TRY IT: Beginning at the line that holds "JSON with keys: instance_id, label, mask_w, mask_h, mask_svg." and continuing to the last line of the data below, transcribe every line word for word, without pictures.

(SUPPLIED RECORDS)

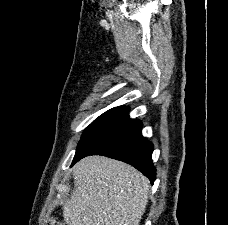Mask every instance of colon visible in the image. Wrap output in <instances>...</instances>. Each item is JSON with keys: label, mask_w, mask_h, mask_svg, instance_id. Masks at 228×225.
I'll return each mask as SVG.
<instances>
[{"label": "colon", "mask_w": 228, "mask_h": 225, "mask_svg": "<svg viewBox=\"0 0 228 225\" xmlns=\"http://www.w3.org/2000/svg\"><path fill=\"white\" fill-rule=\"evenodd\" d=\"M50 225H64L63 222L53 220L51 221Z\"/></svg>", "instance_id": "5ec220e1"}]
</instances>
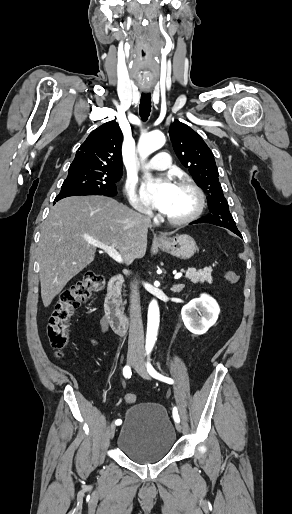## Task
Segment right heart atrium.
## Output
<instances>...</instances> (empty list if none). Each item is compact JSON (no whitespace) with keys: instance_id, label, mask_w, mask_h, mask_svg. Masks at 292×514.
I'll use <instances>...</instances> for the list:
<instances>
[{"instance_id":"d8ad5b80","label":"right heart atrium","mask_w":292,"mask_h":514,"mask_svg":"<svg viewBox=\"0 0 292 514\" xmlns=\"http://www.w3.org/2000/svg\"><path fill=\"white\" fill-rule=\"evenodd\" d=\"M124 191L134 209H143V213L147 210L145 201L137 191L136 179L128 175L125 180Z\"/></svg>"}]
</instances>
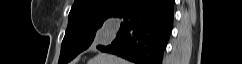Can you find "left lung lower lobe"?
Wrapping results in <instances>:
<instances>
[{
    "label": "left lung lower lobe",
    "instance_id": "1",
    "mask_svg": "<svg viewBox=\"0 0 242 64\" xmlns=\"http://www.w3.org/2000/svg\"><path fill=\"white\" fill-rule=\"evenodd\" d=\"M111 18L121 21L117 37L101 52L136 64H161L172 32L174 0H128Z\"/></svg>",
    "mask_w": 242,
    "mask_h": 64
}]
</instances>
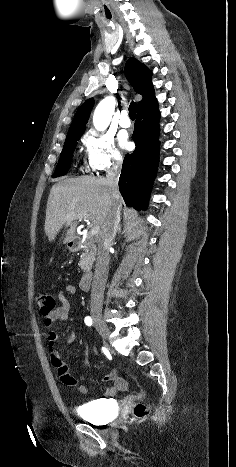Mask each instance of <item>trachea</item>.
<instances>
[{
	"instance_id": "3493384b",
	"label": "trachea",
	"mask_w": 236,
	"mask_h": 467,
	"mask_svg": "<svg viewBox=\"0 0 236 467\" xmlns=\"http://www.w3.org/2000/svg\"><path fill=\"white\" fill-rule=\"evenodd\" d=\"M136 112H137V103L136 102H131L129 106V116L131 119L136 118Z\"/></svg>"
}]
</instances>
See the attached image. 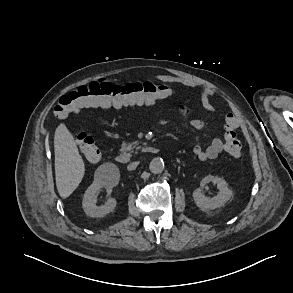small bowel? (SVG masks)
I'll list each match as a JSON object with an SVG mask.
<instances>
[{"instance_id":"c3829d8e","label":"small bowel","mask_w":293,"mask_h":293,"mask_svg":"<svg viewBox=\"0 0 293 293\" xmlns=\"http://www.w3.org/2000/svg\"><path fill=\"white\" fill-rule=\"evenodd\" d=\"M158 80H160L163 83H181L183 85L189 86V87H194L195 84L183 80L174 76L170 75H159ZM214 96V91L211 88H204L201 92V103L202 106L205 110L209 112H214L215 107L211 103V98ZM159 102V100H154V101H144L140 103H135L137 106H152ZM179 112L187 116L189 115V112L186 108H181ZM169 122L168 118H161L158 123L160 124H165ZM188 127L190 131H195V130H201L206 127V123L200 119H190L188 122ZM225 149V144L220 138H214L210 144L207 147H202L201 145H194L193 146V153L195 156L201 160V161H208V160H213L216 159Z\"/></svg>"}]
</instances>
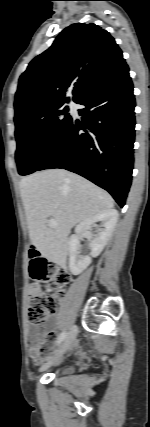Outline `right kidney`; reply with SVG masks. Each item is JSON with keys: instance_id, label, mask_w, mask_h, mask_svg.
Wrapping results in <instances>:
<instances>
[{"instance_id": "ca27d5eb", "label": "right kidney", "mask_w": 150, "mask_h": 427, "mask_svg": "<svg viewBox=\"0 0 150 427\" xmlns=\"http://www.w3.org/2000/svg\"><path fill=\"white\" fill-rule=\"evenodd\" d=\"M118 220V212L115 209L106 210L98 215L88 218L75 228L73 234L68 242L69 246V269L73 275L82 273L92 261V257H97L105 245L107 244ZM100 222L96 235L91 233L92 226ZM81 235L86 236L91 242V252L89 255H80V241Z\"/></svg>"}]
</instances>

(End SUPPLIED RECORDS)

EXPECTED OUTPUT:
Outline `right kidney`; reply with SVG masks. Each item is JSON with keys: instance_id, label, mask_w, mask_h, mask_svg.
Wrapping results in <instances>:
<instances>
[{"instance_id": "ca27d5eb", "label": "right kidney", "mask_w": 150, "mask_h": 427, "mask_svg": "<svg viewBox=\"0 0 150 427\" xmlns=\"http://www.w3.org/2000/svg\"><path fill=\"white\" fill-rule=\"evenodd\" d=\"M118 220V212L115 209L106 210L98 215L88 218L75 228L73 234L68 242L69 246V269L73 275L82 273L92 261V257H97L105 245L107 244ZM100 222L96 235L91 233L92 226ZM81 235L86 236L91 242V252L89 255H80V241Z\"/></svg>"}]
</instances>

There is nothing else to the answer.